> _INFORMATION SUPPLIED_
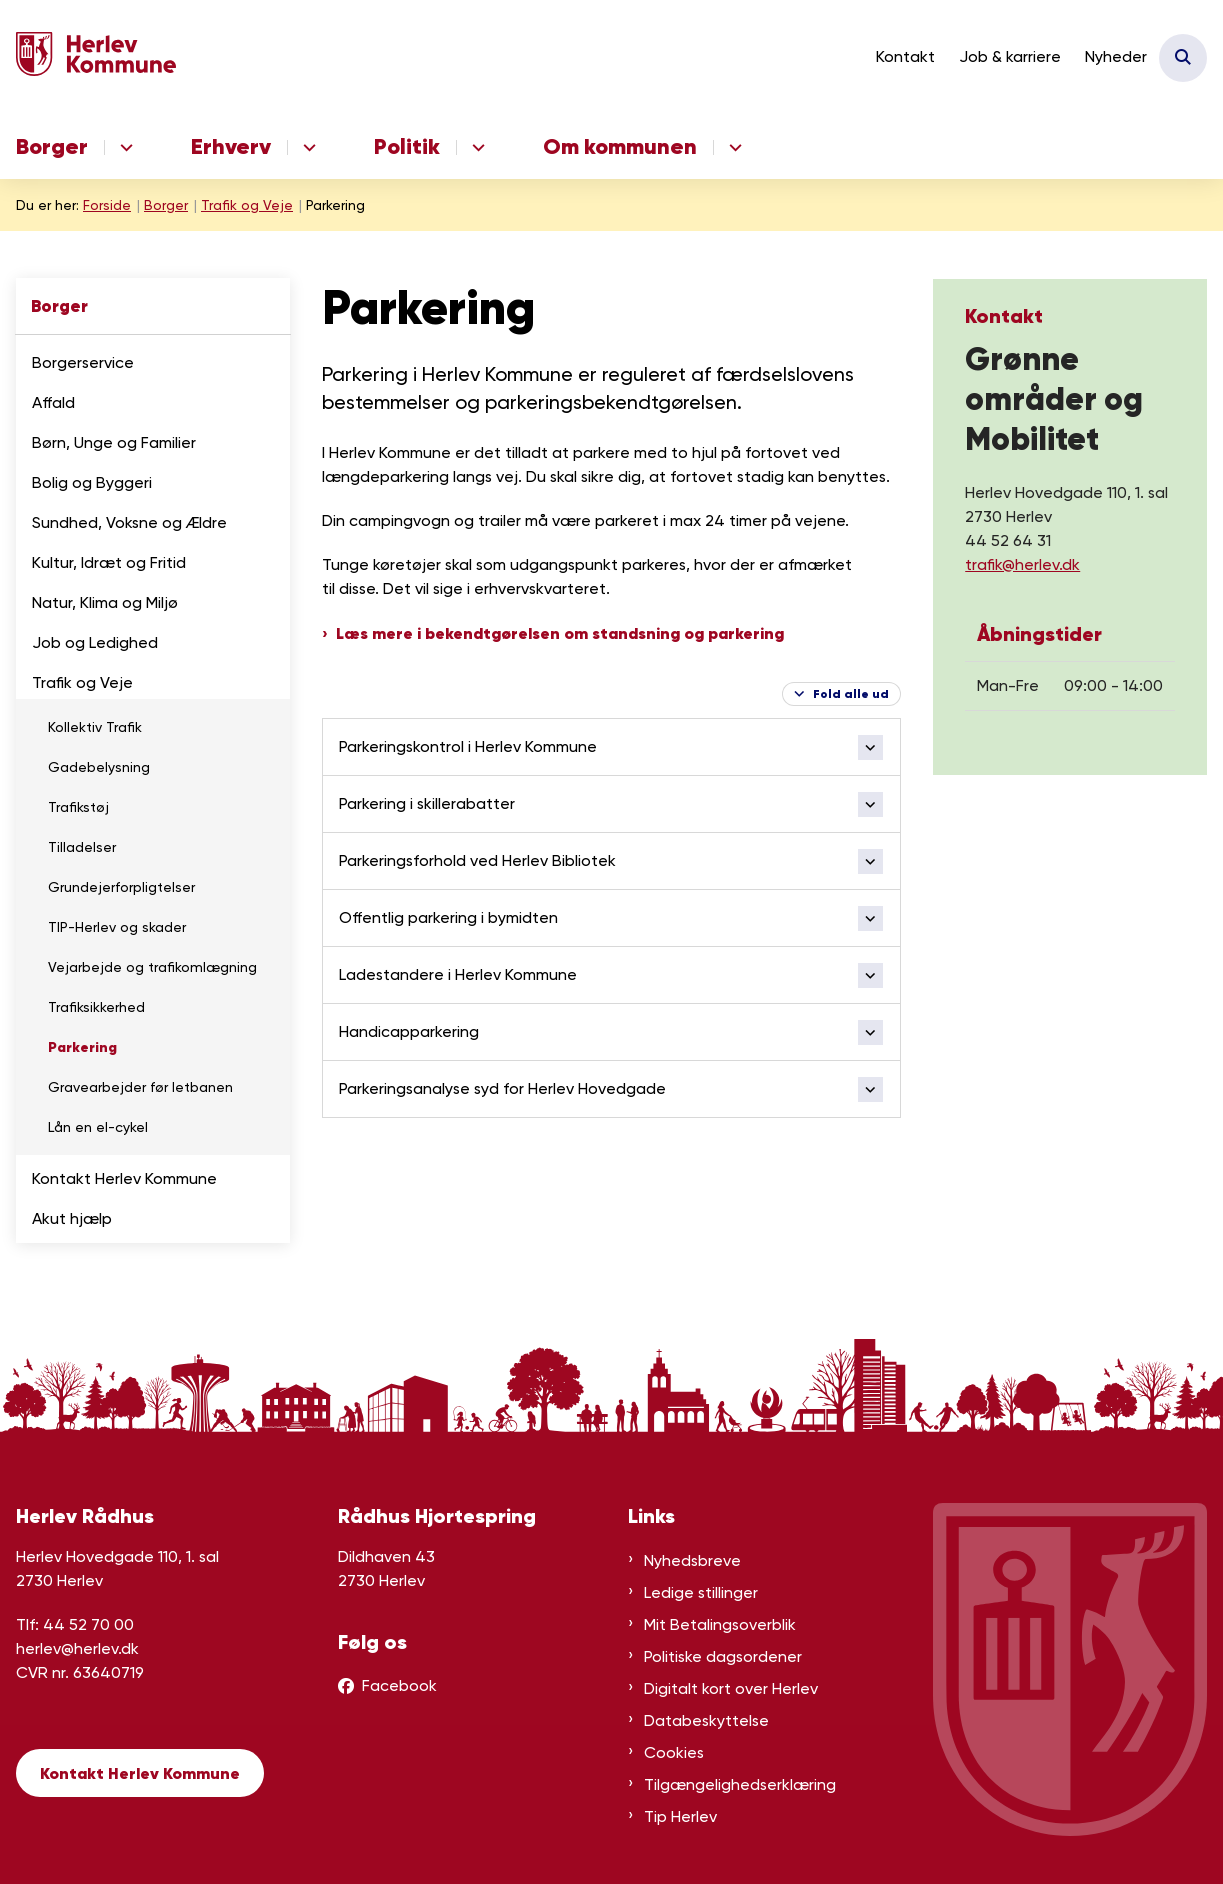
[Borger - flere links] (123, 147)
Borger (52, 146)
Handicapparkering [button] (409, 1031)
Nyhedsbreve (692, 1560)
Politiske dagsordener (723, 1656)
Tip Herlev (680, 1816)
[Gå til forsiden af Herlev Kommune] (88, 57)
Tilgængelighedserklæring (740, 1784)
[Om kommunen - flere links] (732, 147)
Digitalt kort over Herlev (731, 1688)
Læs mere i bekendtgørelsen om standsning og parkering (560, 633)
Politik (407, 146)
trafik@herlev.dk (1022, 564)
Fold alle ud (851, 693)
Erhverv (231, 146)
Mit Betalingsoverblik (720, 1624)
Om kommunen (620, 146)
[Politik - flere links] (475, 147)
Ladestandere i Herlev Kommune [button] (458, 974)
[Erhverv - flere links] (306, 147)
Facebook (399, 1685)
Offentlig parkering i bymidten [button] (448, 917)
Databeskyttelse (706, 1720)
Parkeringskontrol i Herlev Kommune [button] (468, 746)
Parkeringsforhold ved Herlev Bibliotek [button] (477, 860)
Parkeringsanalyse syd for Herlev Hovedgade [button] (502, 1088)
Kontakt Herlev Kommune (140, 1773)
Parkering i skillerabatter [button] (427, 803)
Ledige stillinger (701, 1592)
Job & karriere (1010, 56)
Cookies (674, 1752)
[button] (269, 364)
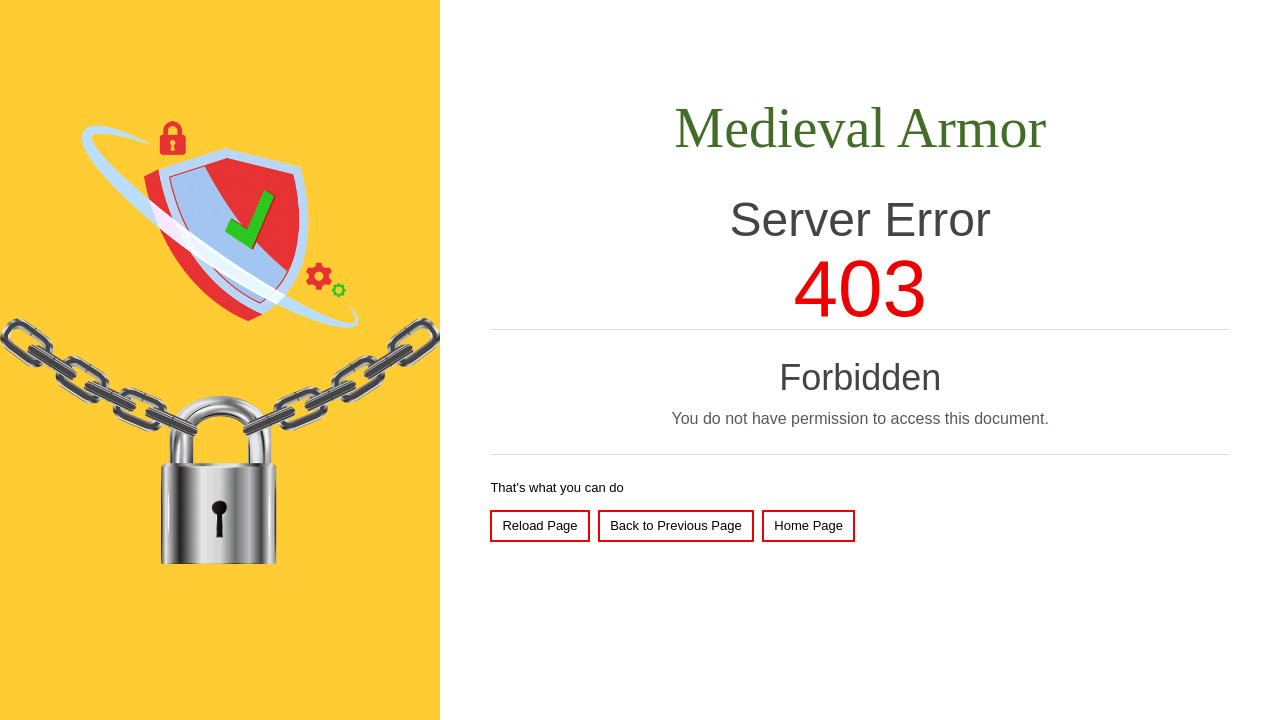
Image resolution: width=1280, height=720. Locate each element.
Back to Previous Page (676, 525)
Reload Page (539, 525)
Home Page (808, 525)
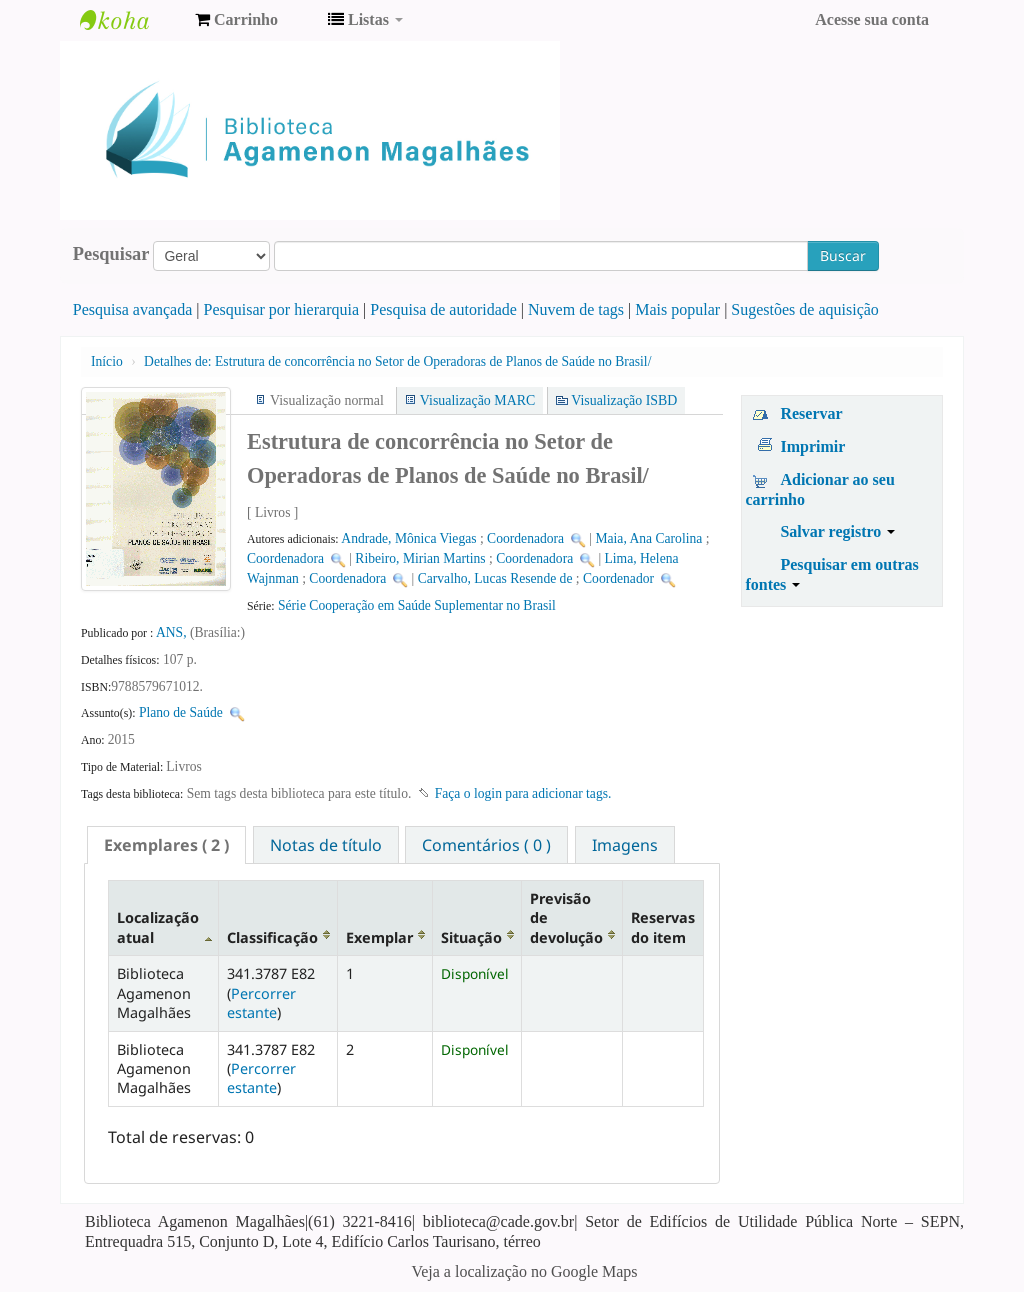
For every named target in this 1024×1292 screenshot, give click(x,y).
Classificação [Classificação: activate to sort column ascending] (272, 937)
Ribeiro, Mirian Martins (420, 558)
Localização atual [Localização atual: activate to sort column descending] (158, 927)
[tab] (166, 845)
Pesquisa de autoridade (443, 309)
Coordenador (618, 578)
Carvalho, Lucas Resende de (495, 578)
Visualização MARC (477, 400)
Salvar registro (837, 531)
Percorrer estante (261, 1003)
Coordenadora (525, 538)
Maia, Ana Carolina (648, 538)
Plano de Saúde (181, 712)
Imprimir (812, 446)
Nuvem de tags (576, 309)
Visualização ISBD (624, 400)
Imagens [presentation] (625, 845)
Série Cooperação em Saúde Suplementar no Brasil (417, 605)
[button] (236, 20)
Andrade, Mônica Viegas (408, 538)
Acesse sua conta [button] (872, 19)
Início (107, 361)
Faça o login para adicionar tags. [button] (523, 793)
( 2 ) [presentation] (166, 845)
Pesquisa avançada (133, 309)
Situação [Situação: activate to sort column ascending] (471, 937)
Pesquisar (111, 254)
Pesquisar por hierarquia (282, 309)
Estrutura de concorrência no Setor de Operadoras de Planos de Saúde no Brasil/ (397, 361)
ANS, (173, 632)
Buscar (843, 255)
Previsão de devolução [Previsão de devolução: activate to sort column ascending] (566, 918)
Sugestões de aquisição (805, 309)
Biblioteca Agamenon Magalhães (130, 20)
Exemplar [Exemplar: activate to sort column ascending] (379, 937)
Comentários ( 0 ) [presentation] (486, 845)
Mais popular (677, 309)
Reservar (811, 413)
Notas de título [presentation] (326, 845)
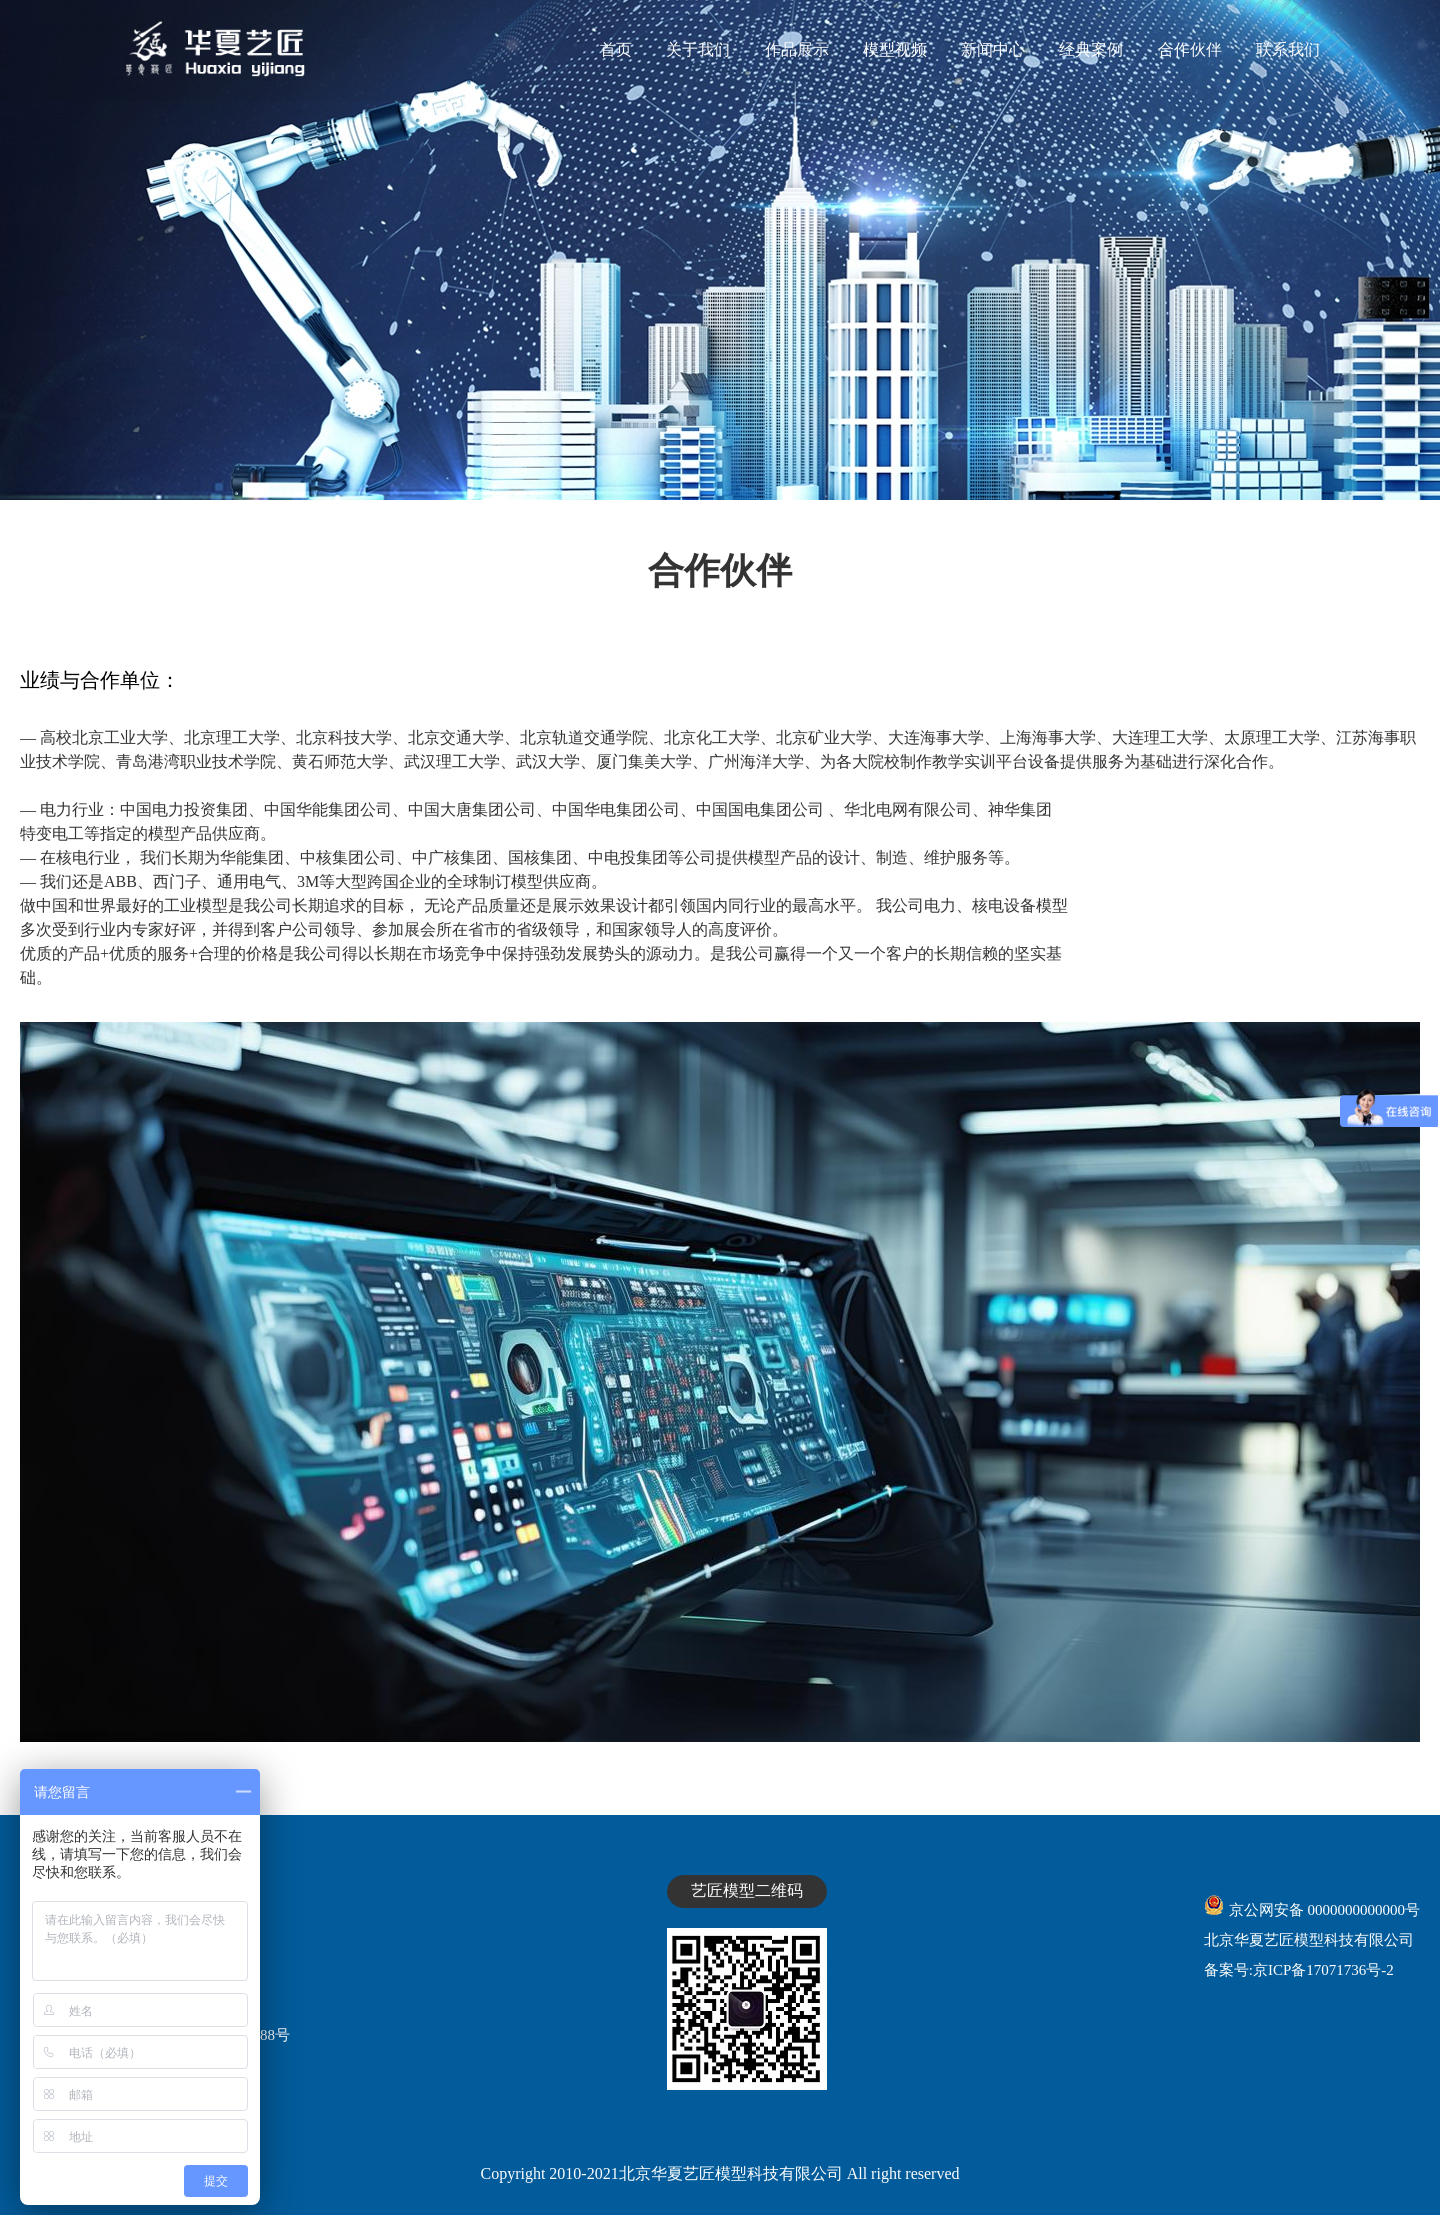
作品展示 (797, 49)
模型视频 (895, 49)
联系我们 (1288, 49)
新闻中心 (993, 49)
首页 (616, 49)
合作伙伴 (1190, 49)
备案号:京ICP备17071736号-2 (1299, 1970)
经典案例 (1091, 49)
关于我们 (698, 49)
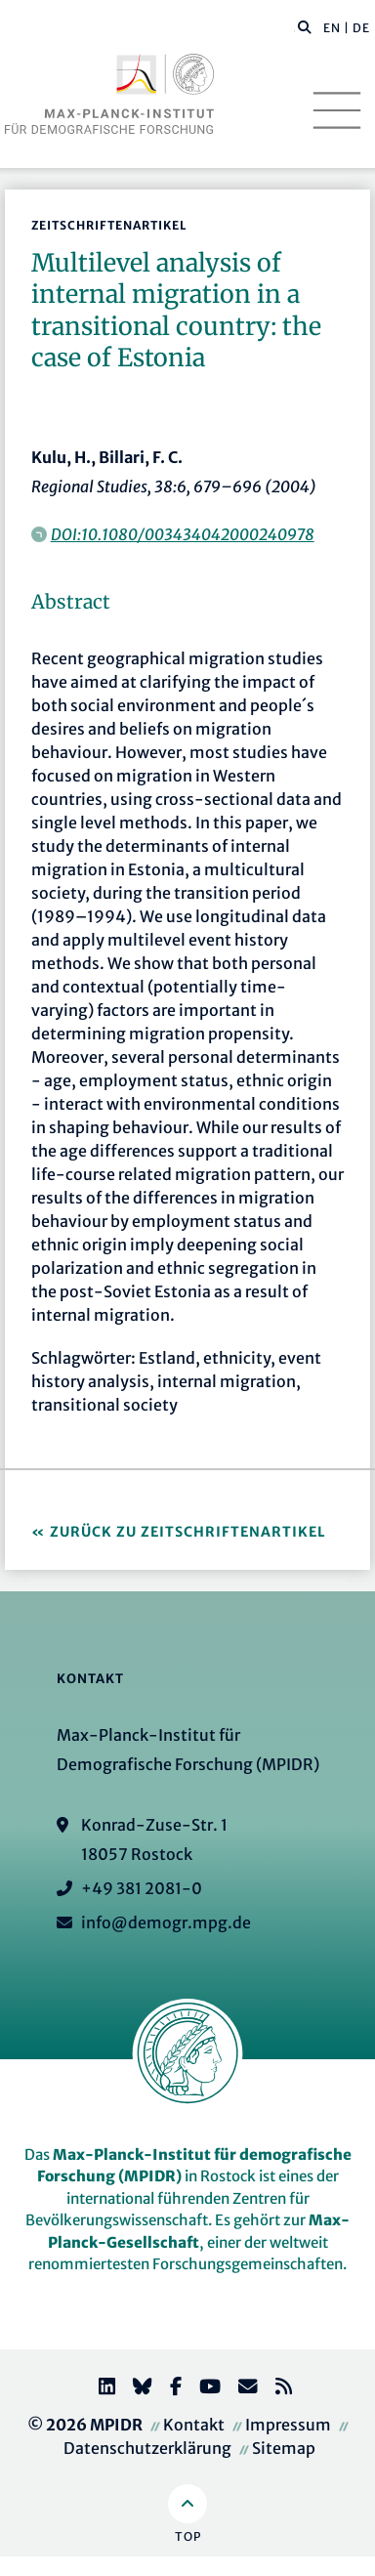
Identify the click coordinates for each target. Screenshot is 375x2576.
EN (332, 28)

> _PROBLEM_
Would you please write out, exactly and with no other lines, the stretch of the listing above from the line containing "Localização atual [Localização" through the line containing "Acesse sua conta [button] (872, 19)"?

> _TASK ANSWER_
Localização atual [Localização atual: activate to sort column descending] (158, 927)
[tab] (166, 845)
Pesquisa de autoridade (443, 309)
Coordenador (618, 578)
Carvalho, Lucas Resende de (495, 578)
Visualização MARC (477, 400)
Salvar registro (837, 531)
Percorrer estante (261, 1003)
Coordenadora (525, 538)
Maia, Ana Carolina (648, 538)
Plano de Saúde (181, 712)
Imprimir (812, 446)
Nuvem de tags (576, 309)
Visualização ISBD (624, 400)
Imagens [presentation] (625, 845)
Série Cooperação em Saúde Suplementar no Brasil (417, 605)
[button] (236, 20)
Andrade, Mônica Viegas (408, 538)
Acesse sua conta [button] (872, 19)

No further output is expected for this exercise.